Yesterday we had someone come and cut up the tree for firewood and repair the fence. It was when I went to look at the work Mike did that I saw the little metal fence with a Rosa Multiflora growing through it.
The fence was a little rusty, but otherwise in good shape. It’s like the ones I use in the beginning of the growing season to keep the hens out of my gardens. Only it looked older, sturdier, and had more character.
It was obviously a part of one of those garbage dumps that are often on old farms, revealed beneath the decaying leaves by the melting snow and spring rain. I picked up a broken flowerpot to throw away but left the rest of the garbage for another day.
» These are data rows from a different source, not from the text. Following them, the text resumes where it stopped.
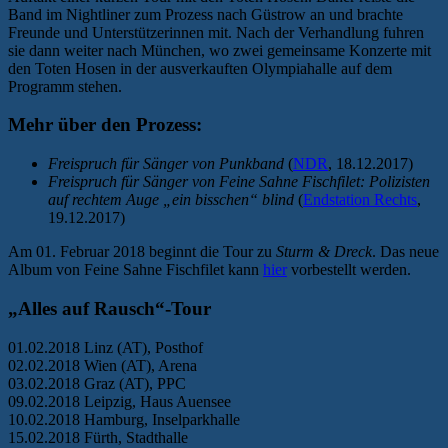
Band im Nightliner zum Prozess nach Güstrow an und brachte
Freunde und Unterstützerinnen mit. Nach der Verhandlung fuhren
sie dann weiter nach München, wo zwei gemeinsame Konzerte mit
den Toten Hosen in der ausverkauften Olympiahalle auf dem
Programm stehen.
Mehr über den Prozess:
Freispruch für Sänger von Punkband
(
NDR
, 18.12.2017)
Freispruch für Sänger von Feine Sahne Fischfilet: Polizisten
auf rechtem Auge „ein bisschen“ blind
(
Endstation Rechts
,
19.12.2017)
Am 01. Februar 2018 beginnt die Tour zu
Sturm &
Dreck
. Das neue
Album von Feine Sahne Fischfilet kann
hier
vorbestellt werden.
„Alles auf Rausch“-Tour
01.02.2018 Linz (AT), Posthof
02.02.2018 Wien (AT), Arena
03.02.2018 Graz (AT), PPC
09.02.2018 Leipzig, Haus Auensee
10.02.2018 Hamburg, Inselparkhalle
15.02.2018 Fürth, Stadthalle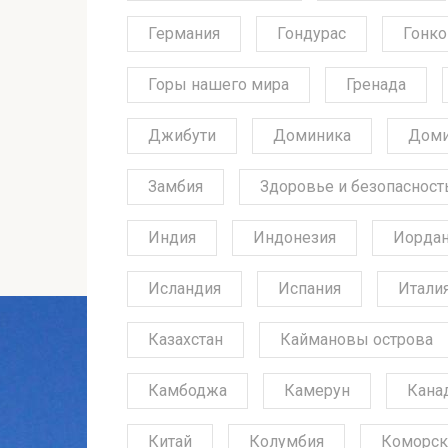
Германия
Гондурас
Гонко
Горы нашего мира
Гренада
Джибути
Доминика
Доми
Замбия
Здоровье и безопасност
Индия
Индонезия
Иорда
Исландия
Испания
Итали
Казахстан
Каймановы острова
Камбоджа
Камерун
Кана
Китай
Колумбия
Коморск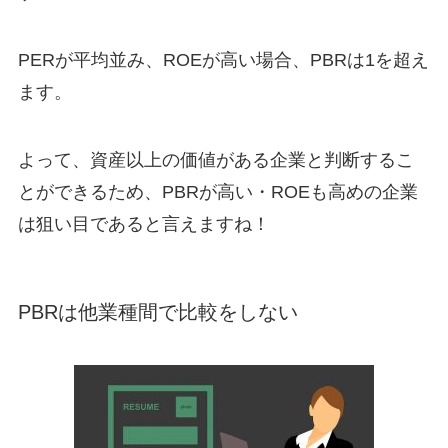
PERが平均並み、ROEが高い場合、PBRは1を超え
ます。
よって、資産以上の価値がある企業と判断するこ
とができるため、
PBRが高い・ROEも高めの企業
は狙い目であると言えますね！
PBRは他業種間で比較をしない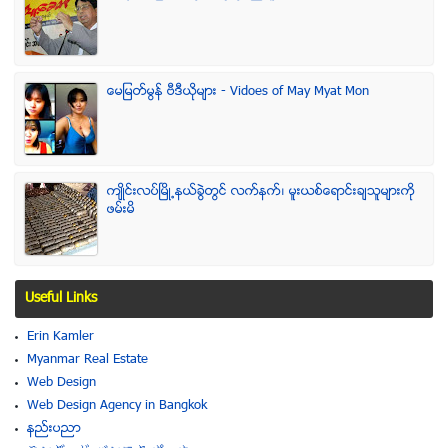
ေမျမတ္မြန္ ဗီဒီယုိမ်ား - Vidoes of May Myat Mon
က်ဳိင္းလပ္ၿမိဳ႕နယ္ခြဲတြင္ လက္နက္၊ မူးယစ္ေရာင္းခ်သူမ်ားကို
ဖမ္းမိ
Useful Links
Erin Kamler
Myanmar Real Estate
Web Design
Web Design Agency in Bangkok
နည္းပညာ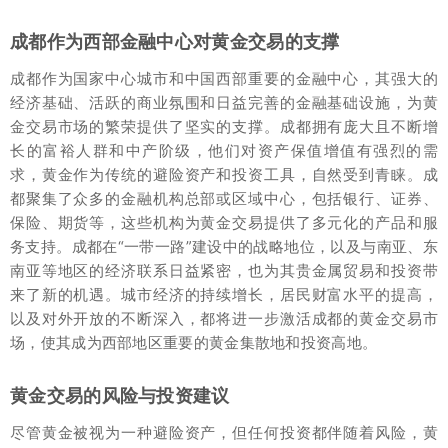
成都作为西部金融中心对黄金交易的支撑
成都作为国家中心城市和中国西部重要的金融中心，其强大的
经济基础、活跃的商业氛围和日益完善的金融基础设施，为黄
金交易市场的繁荣提供了坚实的支撑。成都拥有庞大且不断增
长的富裕人群和中产阶级，他们对资产保值增值有强烈的需
求，黄金作为传统的避险资产和投资工具，自然受到青睐。成
都聚集了众多的金融机构总部或区域中心，包括银行、证券、
保险、期货等，这些机构为黄金交易提供了多元化的产品和服
务支持。成都在“一带一路”建设中的战略地位，以及与南亚、东
南亚等地区的经济联系日益紧密，也为其贵金属贸易和投资带
来了新的机遇。城市经济的持续增长，居民财富水平的提高，
以及对外开放的不断深入，都将进一步激活成都的黄金交易市
场，使其成为西部地区重要的黄金集散地和投资高地。
黄金交易的风险与投资建议
尽管黄金被视为一种避险资产，但任何投资都伴随着风险，黄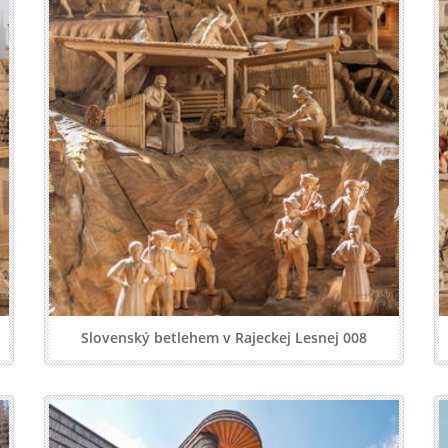
Slovenský betlehem v Rajeckej Lesnej 008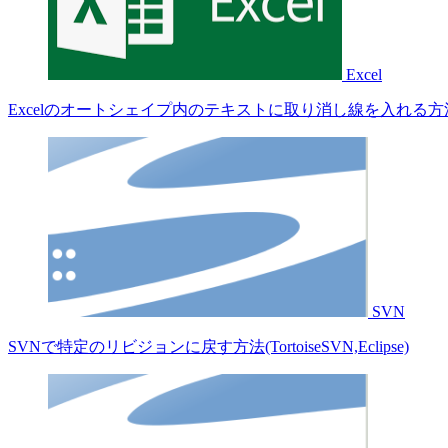
Excel
Excelのオートシェイプ内のテキストに取り消し線を入れる方
SVN
SVNで特定のリビジョンに戻す方法(TortoiseSVN,Eclipse)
This morning I took the clippers and freed the little fence as the thorns from the sticker bush grabbed at my clothes. There were two sections of fence about ten feet long total. I straightened the bent legs that stick into the ground as I walked back to the barn.
I’ll be using the fence soon enough.
On Saturday I noticed the hens did some “raking” while looking for insects in the Backporch Garden exposing green shoots. So on Sunday, even though I know it’s still early in the season, I finished the job.
Yesterday I saw that my Naked Ladies had popped up seemingly overnight.
They get nice and green this time of year, but only flower in the fall. They were here when we bought the farm, an old and hardy plant.
Today the soft green buds on the Lilac greeted me on the way back to the house.
The earth is pushing up all kinds of things this time of year.